Extracted page text data:
-- Opening Marker --

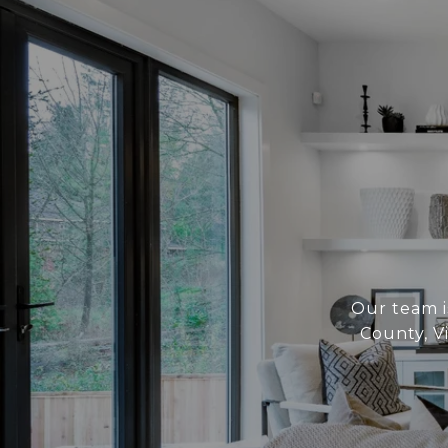
Our team i
County, V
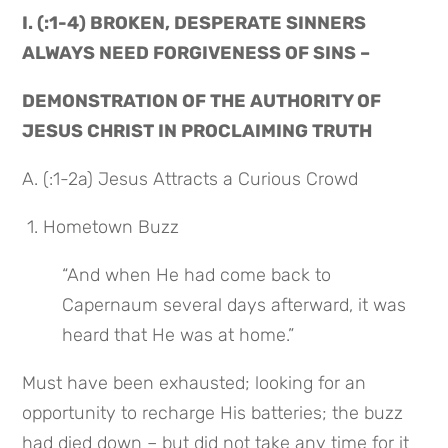
I. (:1-4) BROKEN, DESPERATE SINNERS 
ALWAYS NEED FORGIVENESS OF SINS –
DEMONSTRATION OF THE AUTHORITY OF 
JESUS CHRIST IN PROCLAIMING TRUTH
A. (:1-2a) Jesus Attracts a Curious Crowd
 1. Hometown Buzz
“And when He had come back to 
Capernaum several days afterward, it was 
heard that He was at home.”
Must have been exhausted; looking for an 
opportunity to recharge His batteries; the buzz 
had died down – but did not take any time for it 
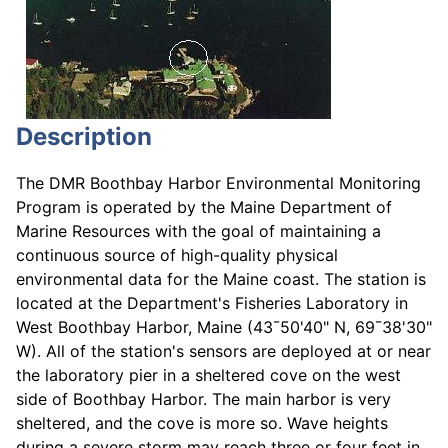
Description
The DMR Boothbay Harbor Environmental Monitoring
Program is operated by the Maine Department of
Marine Resources with the goal of maintaining a
continuous source of high-quality physical
environmental data for the Maine coast. The station is
located at the Department's Fisheries Laboratory in
West Boothbay Harbor, Maine (43¯50'40" N, 69¯38'30"
W). All of the station's sensors are deployed at or near
the laboratory pier in a sheltered cove on the west
side of Boothbay Harbor. The main harbor is very
sheltered, and the cove is more so. Wave heights
during a severe storm may reach three or four feet in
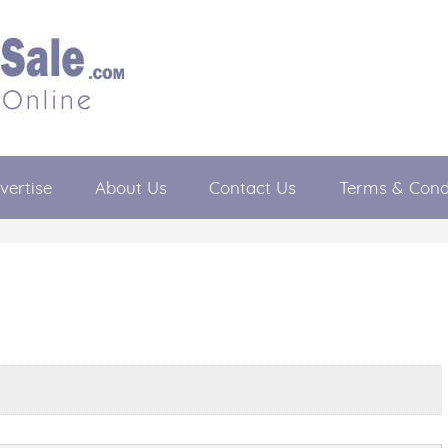
vertise
About Us
Contact Us
Terms & Cond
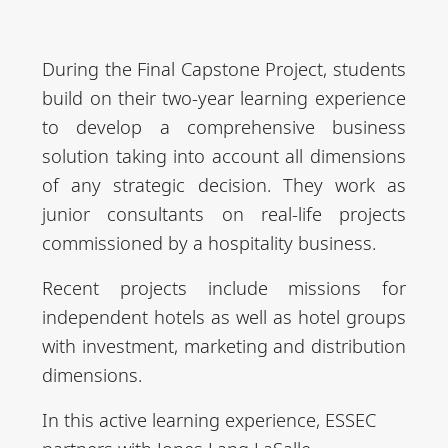
Ma
days at ESSEC
Chair, Food
r
Chair, etc.
During the Final Capstone Project, students
Apr
2 Days in
build on their two-year learning experience
-
Company / 3
to develop a comprehensive business
Jun
days at ESSEC
solution taking into account all dimensions
of any strategic decision. They work as
July
Full-time in
junior consultants on real-life projects
-
Company
commissioned by a hospitality business.
Se
Recent projects include missions for
pt
independent hotels as well as hotel groups
with investment, marketing and distribution
dimensions.
In this active learning experience, ESSEC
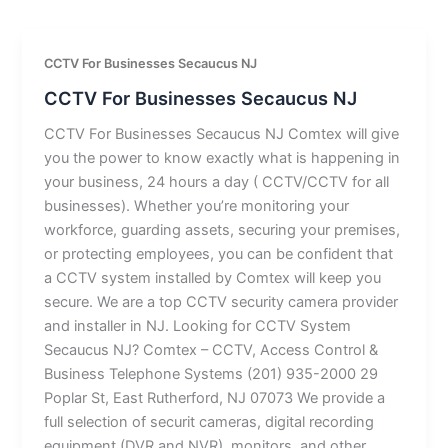
CCTV For Businesses Secaucus NJ
CCTV For Businesses Secaucus NJ
CCTV For Businesses Secaucus NJ Comtex will give
you the power to know exactly what is happening in
your business, 24 hours a day ( CCTV/CCTV for all
businesses). Whether you’re monitoring your
workforce, guarding assets, securing your premises,
or protecting employees, you can be confident that
a CCTV system installed by Comtex will keep you
secure. We are a top CCTV security camera provider
and installer in NJ. Looking for CCTV System
Secaucus NJ? Comtex – CCTV, Access Control &
Business Telephone Systems (201) 935-2000 29
Poplar St, East Rutherford, NJ 07073 We provide a
full selection of securit cameras, digital recording
equipment (DVR and NVR), monitors, and other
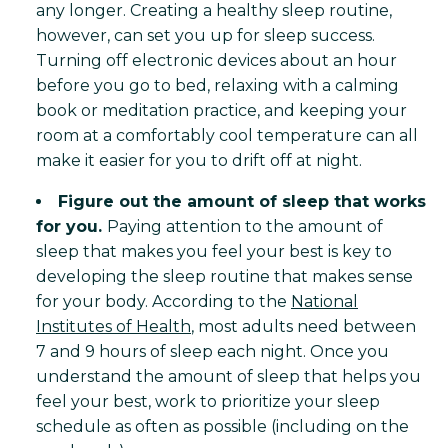
any longer. Creating a healthy sleep routine,
however, can set you up for sleep success.
Turning off electronic devices about an hour
before you go to bed, relaxing with a calming
book or meditation practice, and keeping your
room at a comfortably cool temperature can all
make it easier for you to drift off at night.
Figure out the amount of sleep that works
for you.
Paying attention to the amount of
sleep that makes you feel your best is key to
developing the sleep routine that makes sense
for your body. According to the
National
Institutes of Health
, most adults need between
7 and 9 hours of sleep each night. Once you
understand the amount of sleep that helps you
feel your best, work to prioritize your sleep
schedule as often as possible (including on the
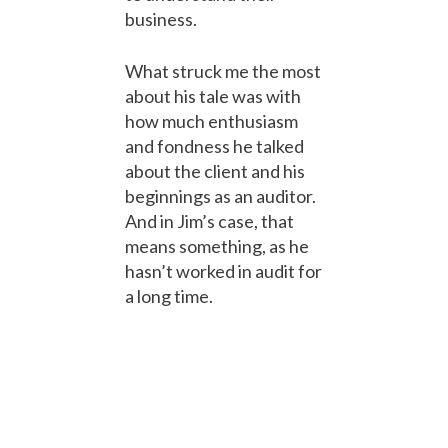
business.
What struck me the most
about his tale was with
how much enthusiasm
and fondness he talked
about the client and his
beginnings as an auditor.
And in Jim’s case, that
means something, as he
hasn’t worked in audit for
a long time.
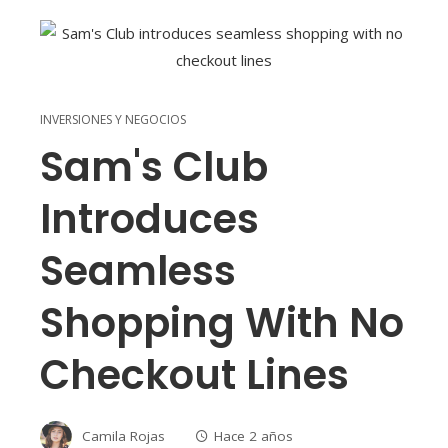
INVERSIONES Y NEGOCIOS
Sam's Club
Introduces
Seamless
Shopping With No
Checkout Lines
Camila Rojas
Hace 2 años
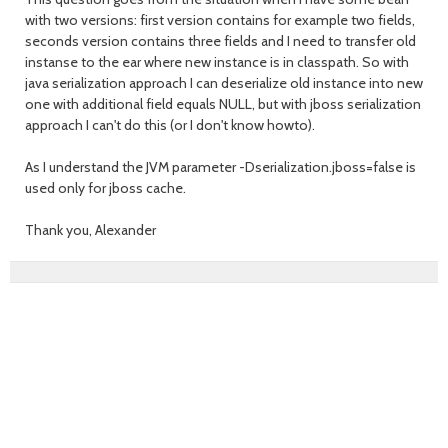
with two versions: first version contains for example two fields,
seconds version contains three fields and I need to transfer old
instanse to the ear where new instance is in classpath. So with
java serialization approach I can deserialize old instance into new
one with additional field equals NULL, but with jboss serialization
approach I can't do this (or I don't know howto).
As I understand the JVM parameter -Dserialization.jboss=false is
used only for jboss cache.
Thank you, Alexander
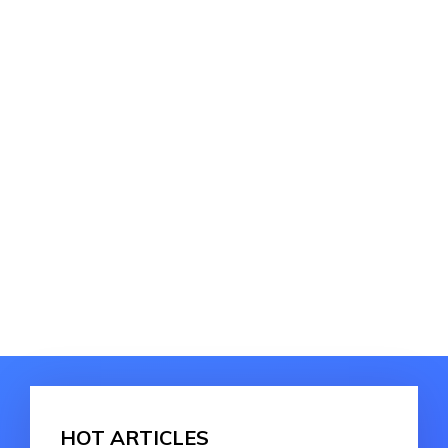
HOT ARTICLES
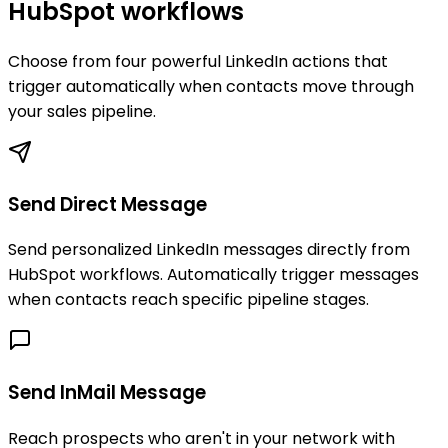
HubSpot workflows
Choose from four powerful LinkedIn actions that
trigger automatically when contacts move through
your sales pipeline.
Send Direct Message
Send personalized LinkedIn messages directly from
HubSpot workflows. Automatically trigger messages
when contacts reach specific pipeline stages.
Send InMail Message
Reach prospects who aren't in your network with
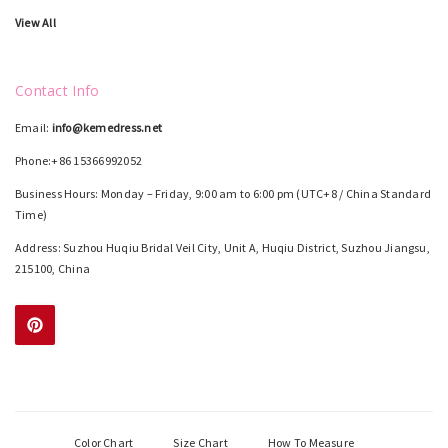
View All
Contact Info
Email:
info@kemedress.net
Phone:+86 15366992052
Business Hours: Monday – Friday, 9:00 am to 6:00 pm (UTC+8 / China Standard
Time)
Address: Suzhou Huqiu Bridal Veil City, Unit A, Huqiu District, Suzhou Jiangsu,
215100, China
Color Chart
Size Chart
How To Measure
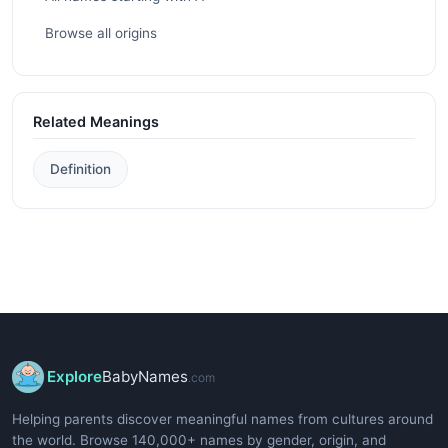
Browse all origins
Related Meanings
Definition
Explore
BabyNames
.com
Helping parents discover meaningful names from cultures around
the world. Browse 140,000+ names by gender, origin, and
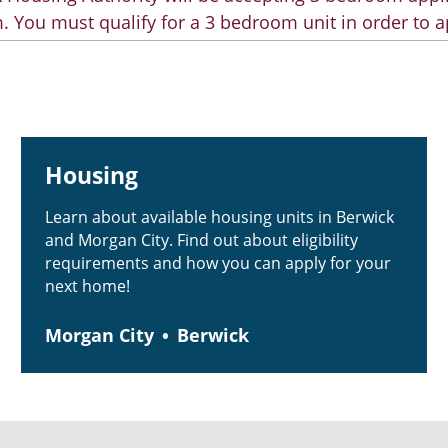
. You must qualify for a 3 bedroom unit in order to a
Housing
Learn about available housing units in Berwick
and Morgan City. Find out about eligibility
requirements and how you can apply for your
next home!
Morgan City
Berwick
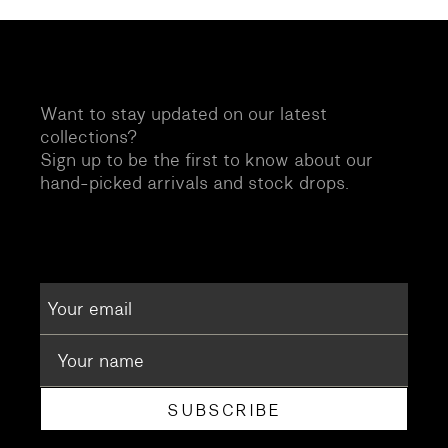
Want to stay updated on our latest
collections?
Sign up to be the first to know about our
hand-picked arrivals and stock drops.
SUBSCRIBE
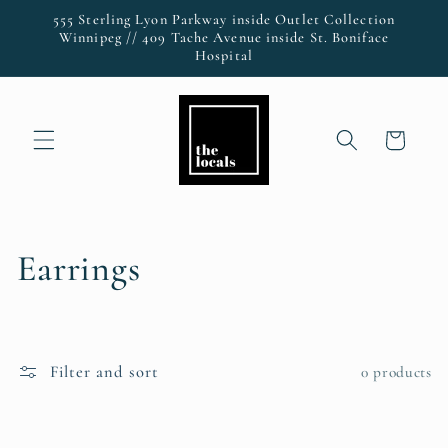
Skip to
555 Sterling Lyon Parkway inside Outlet Collection
content
Winnipeg // 409 Tache Avenue inside St. Boniface
Hospital
Cart
C
Earrings
o
l
Filter and sort
0 products
l
e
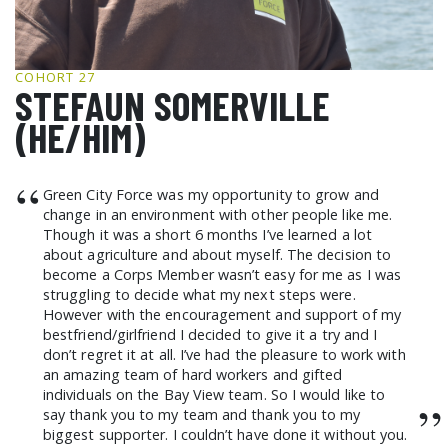
GCF ADVOCATES
NEWS
COHORT 27
STEFAUN SOMERVILLE
(HE/HIM)
“
Green City Force was my opportunity to grow and
change in an environment with other people like me.
Though it was a short 6 months I’ve learned a lot
about agriculture and about myself. The decision to
become a Corps Member wasn’t easy for me as I was
struggling to decide what my next steps were.
However with the encouragement and support of my
bestfriend/girlfriend I decided to give it a try and I
don’t regret it at all. I’ve had the pleasure to work with
an amazing team of hard workers and gifted
individuals on the Bay View team. So I would like to
”
say thank you to my team and thank you to my
biggest supporter. I couldn’t have done it without you.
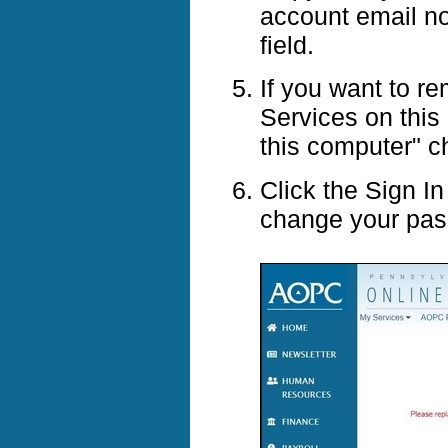
account email no
field.
If you want to r
Services on this
this computer" 
Click the Sign I
change your pas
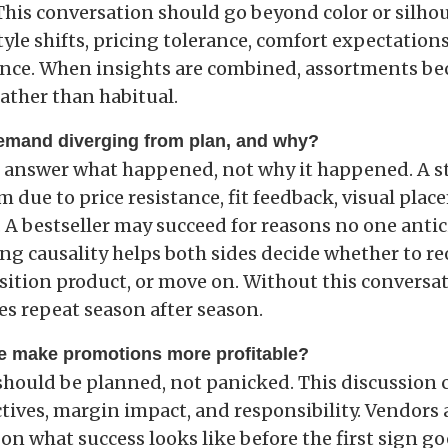
 This conversation should go beyond color or silho
tyle shifts, pricing tolerance, comfort expectation
nce. When insights are combined, assortments b
ather than habitual.
demand diverging from plan, and why?
s answer what happened, not why it happened. A s
due to price resistance, fit feedback, visual plac
 A bestseller may succeed for reasons no one antic
g causality helps both sides decide whether to reo
sition product, or move on. Without this conversat
s repeat season after season.
e make promotions more profitable?
hould be planned, not panicked. This discussion c
tives, margin impact, and responsibility. Vendors 
on what success looks like before the first sign go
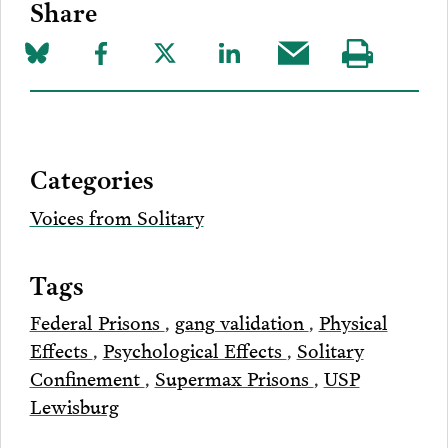
Share
Share
Share
Share
Share
Share
Visit
on
to
to
to
this
our
Bluesky
Facebook
Twitter
LinkedIn
post
page
via
Categories
Email
Voices from Solitary
Tags
Federal Prisons
,
gang validation
,
Physical
Effects
,
Psychological Effects
,
Solitary
Confinement
,
Supermax Prisons
,
USP
Lewisburg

-- Closing Marker --

EXERCISE REQUIREMENTS - Where a line of the records contains the word "team", copy that line.

THE COMPLETED TASK -
Our team i
an amazing team of hard workers and gifted
individuals on the Bay View team. So I would like to
say thank you to my team and thank you to my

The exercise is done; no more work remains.